Between 2014 and 2016, total ferry vessel fuel use increased 6.3 percent, and fuel use per mile increased 6.5 percent. This increase is largely attributable to the addition of new, larger vessels to the fleet. Fuel use per mile is influenced by route characteristics as well as type and size of vessel; total fuel use is also affected by the number of sailings.

Overall, there were more than 162,300 sailings in 2016, an average of 439 sailings every day on WSDOT’s 23 ferries.

Economy fuels congestion

As unemployment in Washington state approaches pre-recession levels, more drivers hit the road in 2016, according to the report, and again followed the lead of the local economy.

Between 2014 and 2016, commuters in urban areas throughout Washington saw increases in congestion and delay, due largely to the effects of drivers traveling more miles on already-crowded urban highways. The number of miles drivers traveled on state highways increased 6.4 percent from 2014 to 2016 (to a new high of 34.227 billion).

In addition, 3.2 percent more passenger vehicles registered in 2016 than in 2014. During the same period, the number of licensed drivers increased by 4.3 percent. All these factors combined to add more drivers to Washington state’s already busy roadways.

The number of people riding transit during daily peak periods increased 8 percent on urban commute corridors, from 88,150 in 2014 to 95,300 in 2016. As an example, transit moved 4.5 general-purpose lanes full of cars – equivalent to 52,887 people – on I-5 between Federal Way and Everett during morning and evening peak periods on average weekdays.

Speaking of Everett, WSDOT determined that a typical 7:15 a.m. 23-mile commute from the city to Seattle took 94 minutes in 2016, an increase of nine minutes. Those are 2016 numbers, remember, so it’s no doubt higher now.

Here are some more highlights from the 2017 report:

Of the five monitored freeway corridors in the central Puget Sound region, three (I-5, I-405, I-90) saw congestion increases of 76 percent, 33 percent and 117 percent, respectively, from 2014 to 2016. Tolling and carpooling reduced congestion on SR 520 by 61 percent, while congestion on SR 167 experienced a 4 percent increase compared to 2007 pre-recession levels.

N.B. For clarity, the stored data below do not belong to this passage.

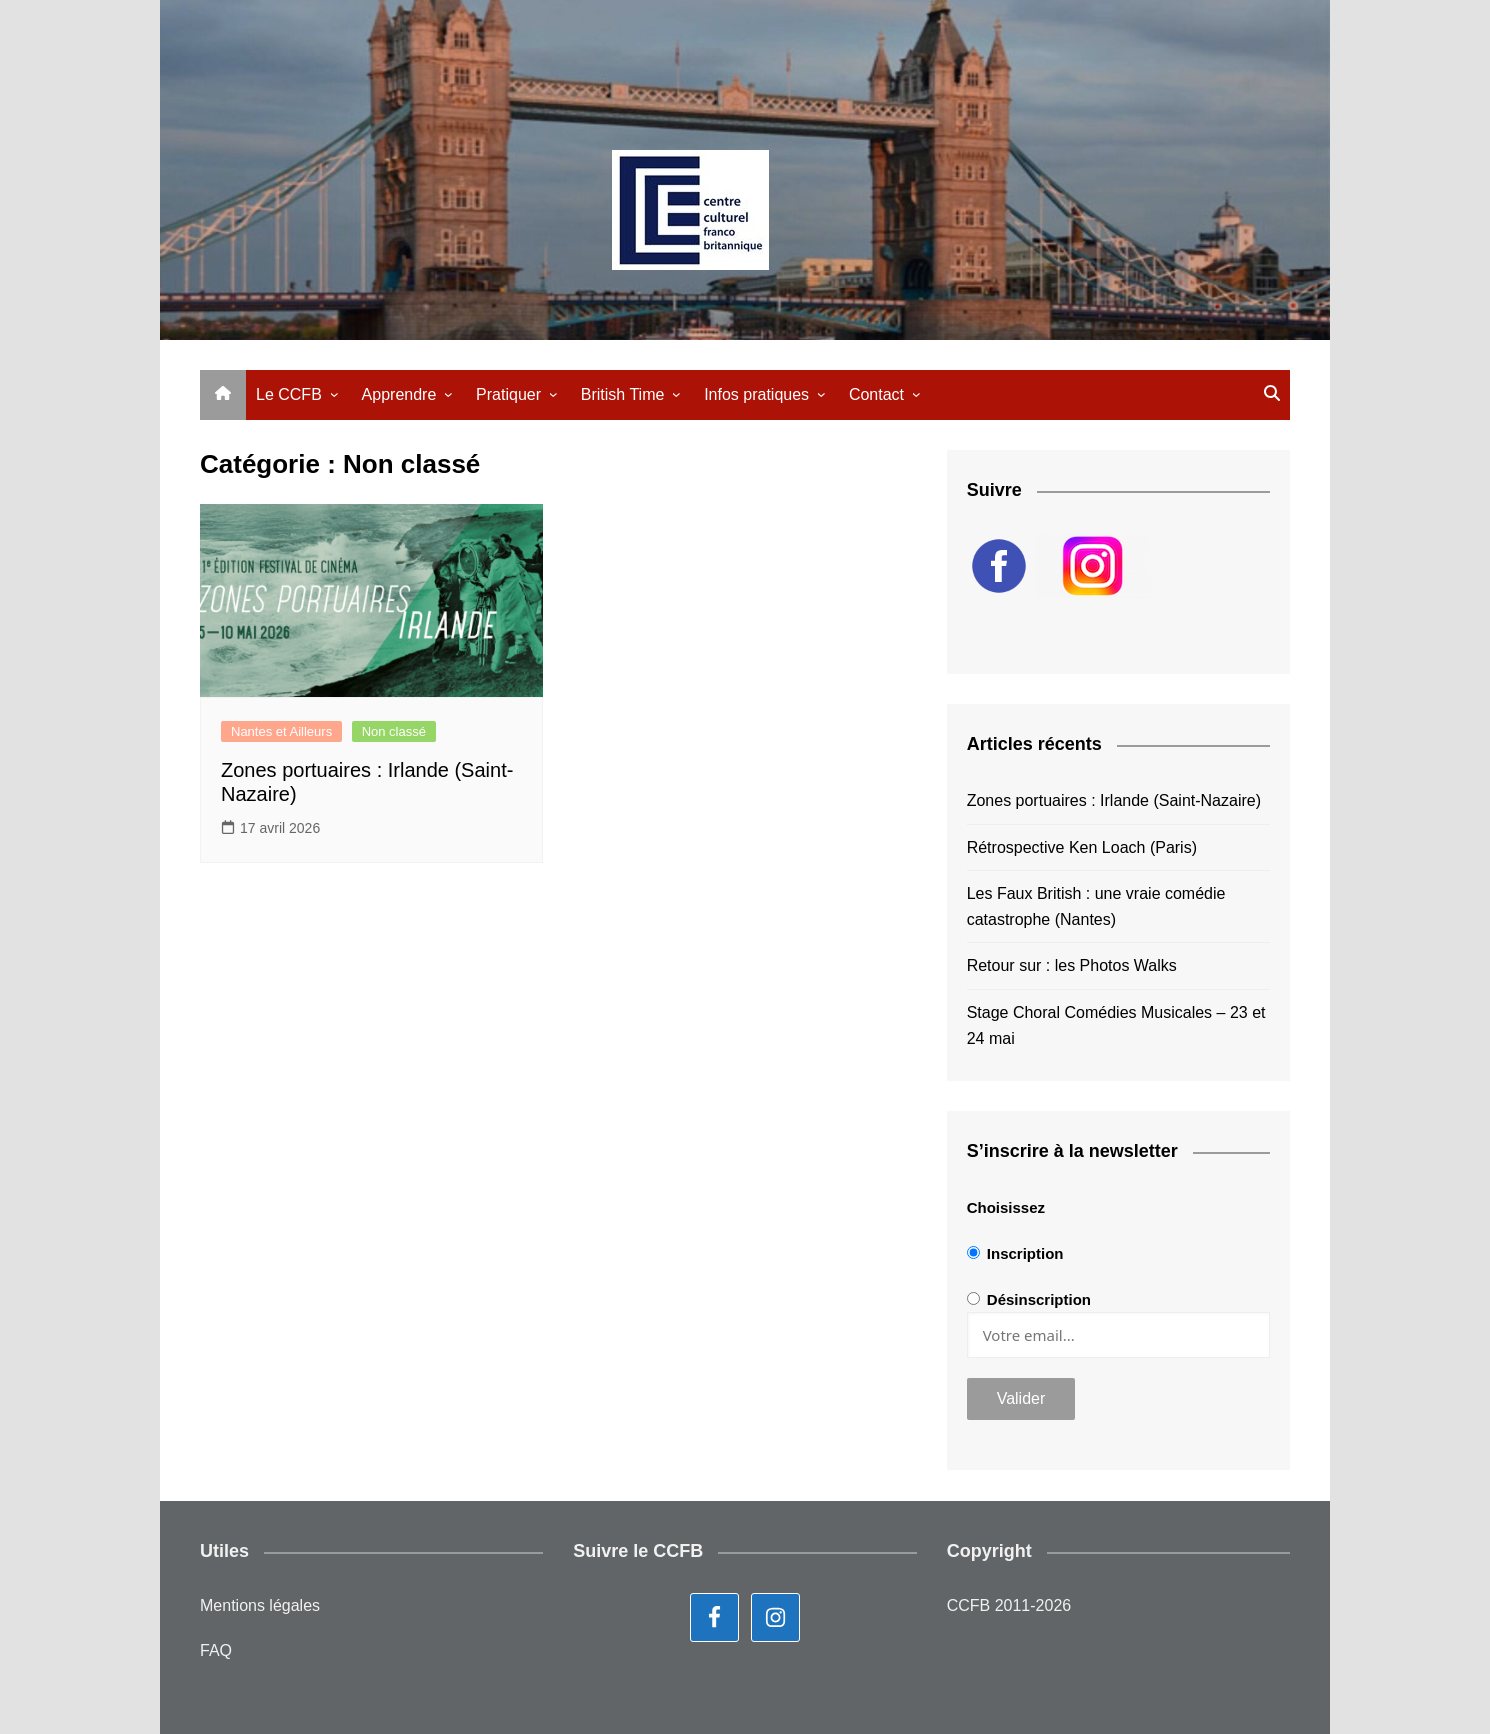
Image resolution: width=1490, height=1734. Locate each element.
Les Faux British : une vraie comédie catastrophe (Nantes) (1096, 906)
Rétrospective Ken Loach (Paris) (1082, 847)
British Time (623, 394)
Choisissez (1006, 1207)
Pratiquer (508, 394)
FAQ (216, 1650)
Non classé (394, 731)
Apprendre (399, 394)
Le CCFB (289, 394)
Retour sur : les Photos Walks (1072, 965)
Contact (876, 394)
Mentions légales (260, 1605)
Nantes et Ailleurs (281, 731)
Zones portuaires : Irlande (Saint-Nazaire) (1114, 800)
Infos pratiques (756, 394)
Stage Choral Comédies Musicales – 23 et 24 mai (1116, 1025)
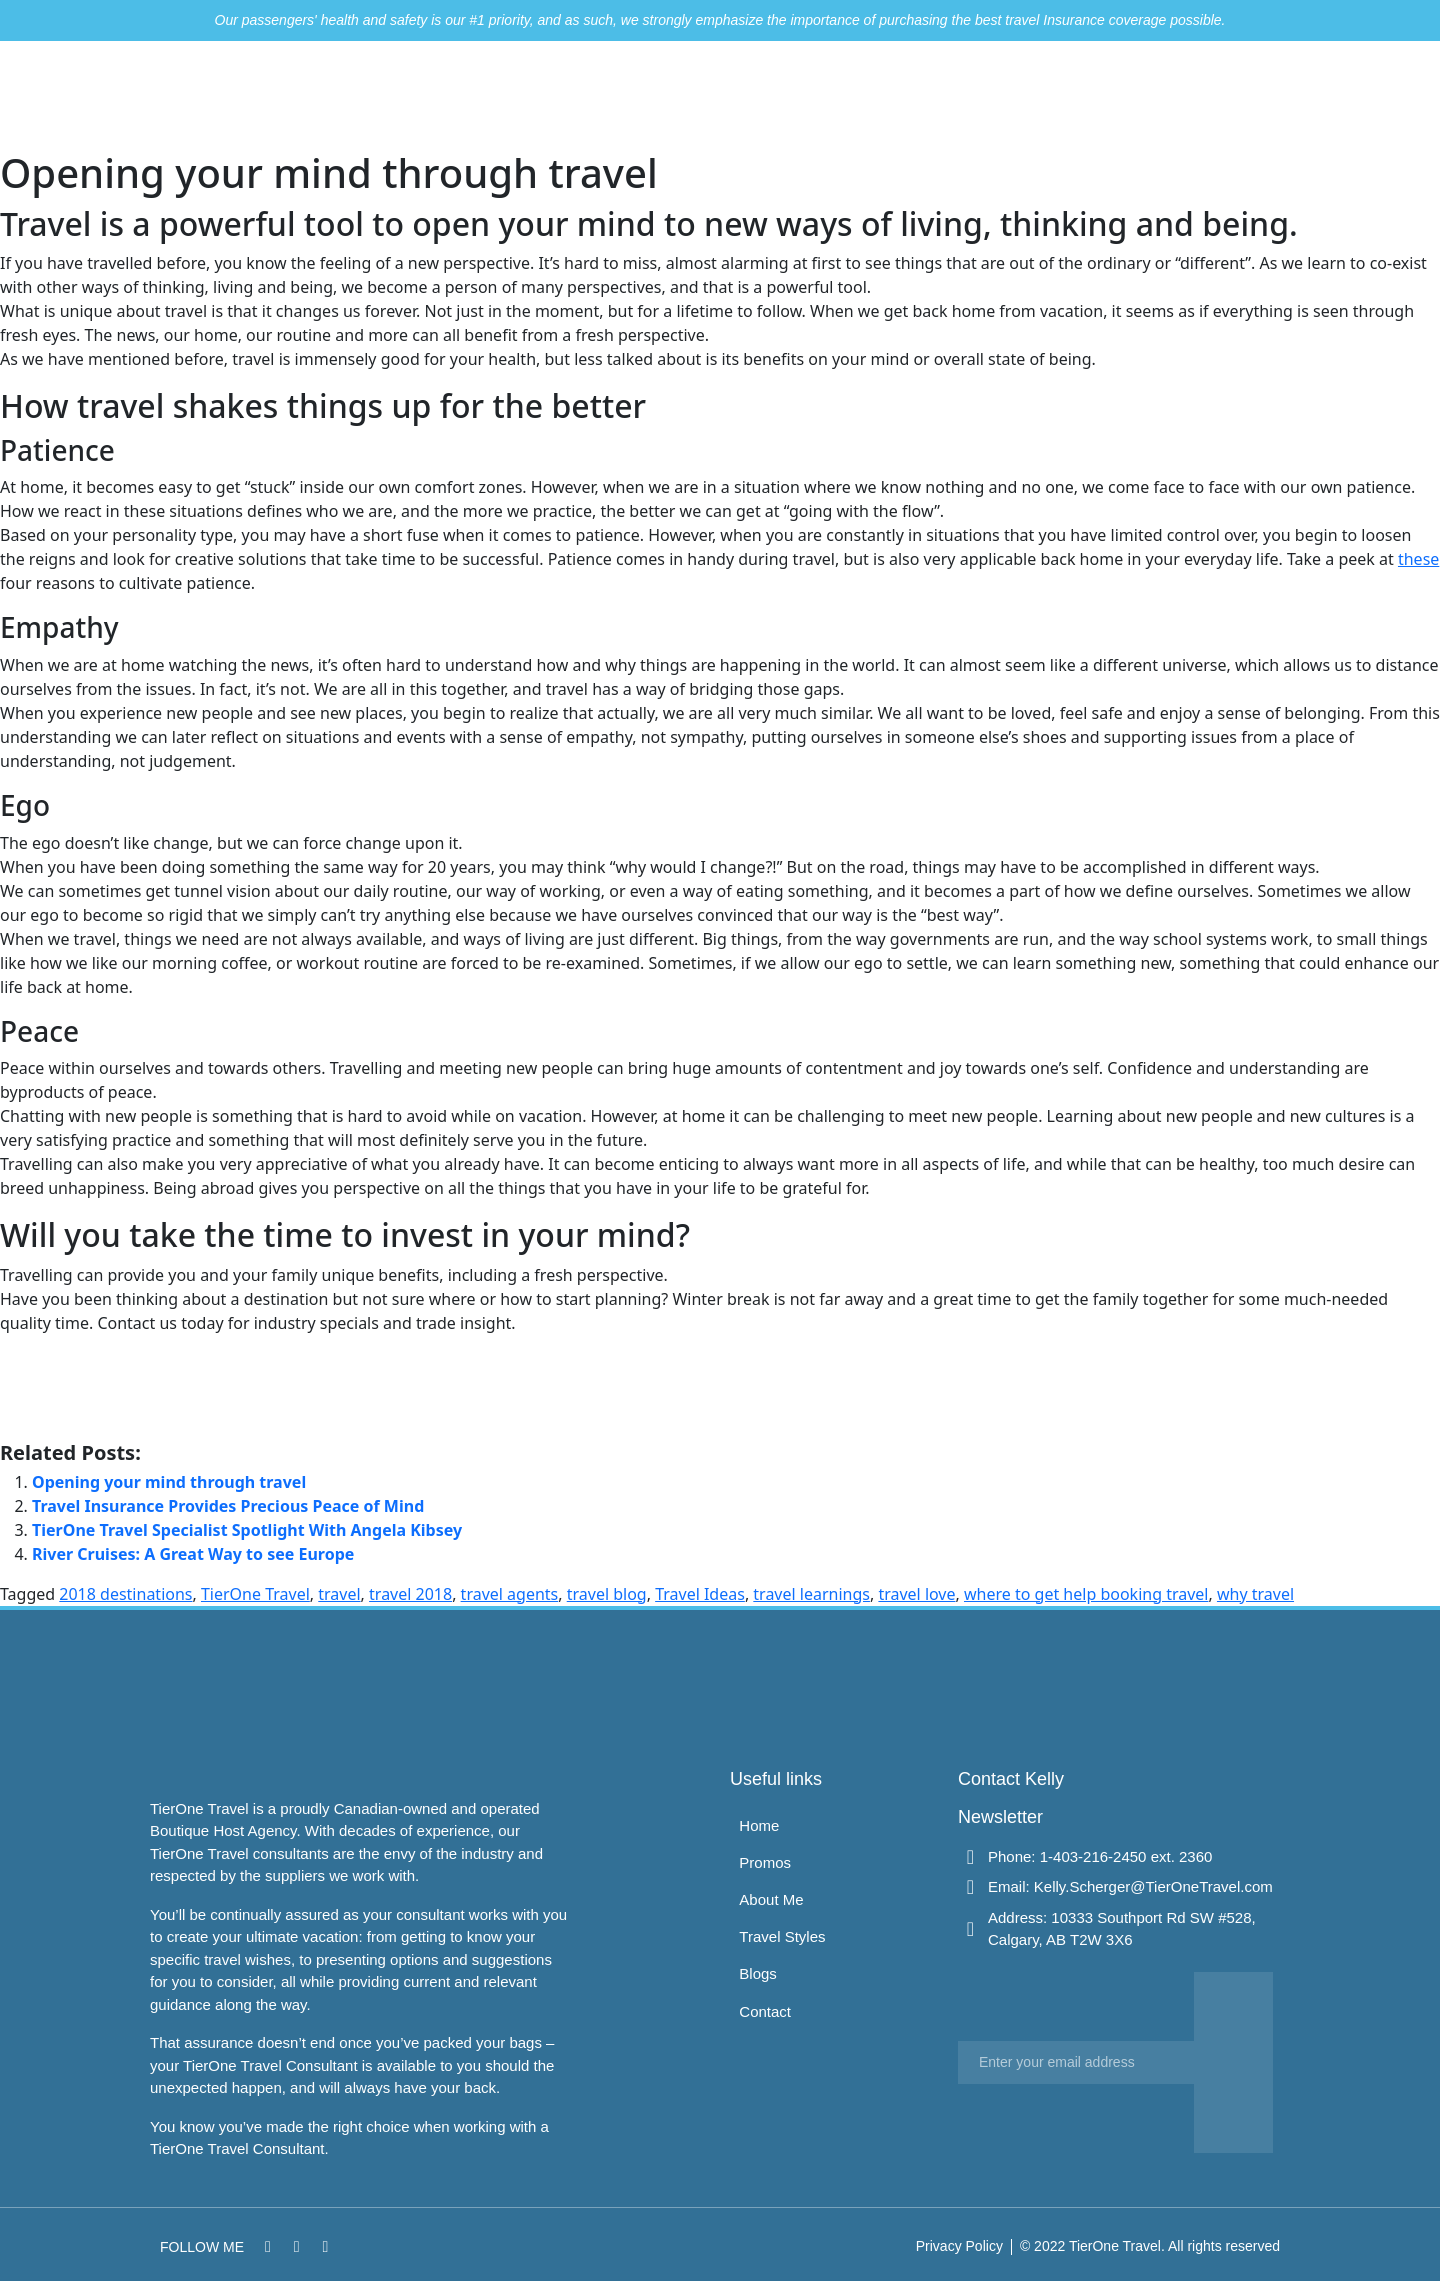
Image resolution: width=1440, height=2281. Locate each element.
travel (339, 1594)
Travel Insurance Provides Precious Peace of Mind (228, 1506)
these (1418, 559)
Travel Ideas (700, 1594)
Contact (1200, 95)
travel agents (510, 1594)
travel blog (607, 1594)
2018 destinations (125, 1594)
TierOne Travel (255, 1594)
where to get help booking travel (1086, 1594)
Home (737, 95)
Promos (816, 95)
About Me (909, 95)
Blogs (1122, 95)
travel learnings (811, 1594)
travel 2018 (410, 1594)
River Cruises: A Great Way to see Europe (193, 1554)
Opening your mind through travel (169, 1482)
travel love (916, 1594)
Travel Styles (1024, 95)
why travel (1255, 1594)
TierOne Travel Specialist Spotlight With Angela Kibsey (247, 1530)
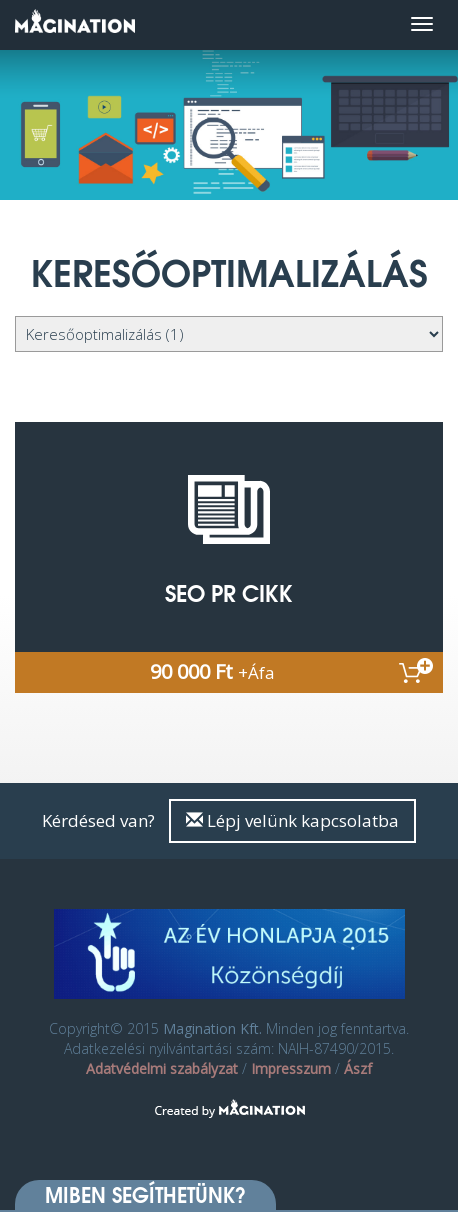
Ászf (358, 1068)
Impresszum (291, 1068)
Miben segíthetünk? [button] (145, 1195)
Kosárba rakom (416, 670)
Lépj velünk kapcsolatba (292, 820)
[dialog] (420, 1172)
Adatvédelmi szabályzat (162, 1068)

  • HOV lanes accounted for 42 percent of person miles traveled on central Puget Sound region freeways in 2016 while accounting for 24 percent of the region’s lane miles.
  • WSDOT Incident Response teams responded to 25.4 percent more incidents (58,235 total) in 2016 than in 2014, with average clearance times around 12 minutes for both years. Proactive work by Incident Response teams resulted in $88 million in economic benefit in 2016, an 18.1 percent increase from 2014.
  • Amtrak Cascades annual ridership increased 5 percent from approximately 700,000 in 2014 to 735,000 in 2016.